Democracy In America, Alexis de Tocqueville, 1831
Volume 2, Section 4, Chapter 7, Continuation Of The Preceding Chapters
I BELIEVE that it is easier to establish an absolute and despotic government among a people in which the conditions of society are equal than among any other; and I think that if such a government were once established among such a people, it not only would oppress men, but would eventually strip each of them of several of the highest qualities of humanity. Despotism, therefore, appears to me peculiarly to be dreaded in democratic times. I should have loved freedom, I believe, at all times, but in the time in which we live I am ready to worship it. On the other hand, I am persuaded that all who attempt, in the ages upon which we are entering, to base freedom upon aristocratic privilege will fail; that all who attempt to draw and to retain authority within a single class will fail. At the present day no ruler is skillful or strong enough to found a despotism by re-establishing permanent distinctions of rank among his subjects; no legislator is wise or powerful enough to preserve free institutions if he does not take equality for his first principle and his watchword. All of our contemporaries who would establish or secure the independence and the dignity of their fellow men must show themselves the friends of equality; and the only worthy means of showing themselves as such is to be so: upon this depends the success of their holy enterprise. Thus the question is not how to reconstruct aristocratic society, but how to make liberty proceed out of that democratic state of society in which God has placed us.

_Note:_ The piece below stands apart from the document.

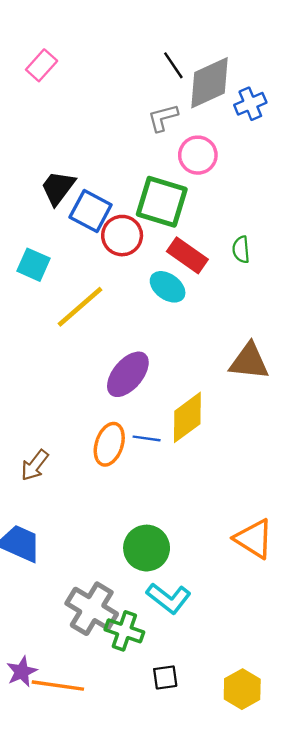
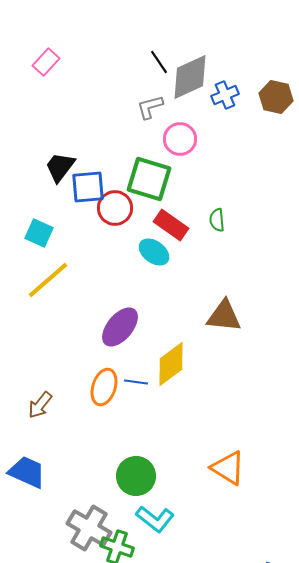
blue square: (91, 211) -> (88, 187), turned -33
yellow line: (80, 307) -> (48, 280), moved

These two truths appear to me simple, clear, and fertile in consequences; and they naturally lead me to consider what kind of free government can be established among a people in which social conditions are equal.
It results from the very constitution of democratic nations and from their necessities that the power of government among them must be more uniform, more centralized, more extensive, more searching, and more efficient than in other countries Society at large is naturally stronger and more active, the individual more subordinate and weak; the former does more, the latter less; and this is inevitably the case.
It is not, therefore, to be expected that the range of private independence will ever be so extensive in democratic as in aristocratic countries; nor is this to be desired; for among aristocratic nations the mass is often sacrificed to the individual, and the prosperity of the greater number to the greatness of the few. It is both necessary and desirable that the government of a democratic people should be active and powerful; and our object should not be to render it weak or indolent, but solely to prevent it from abusing its aptitude and its strength.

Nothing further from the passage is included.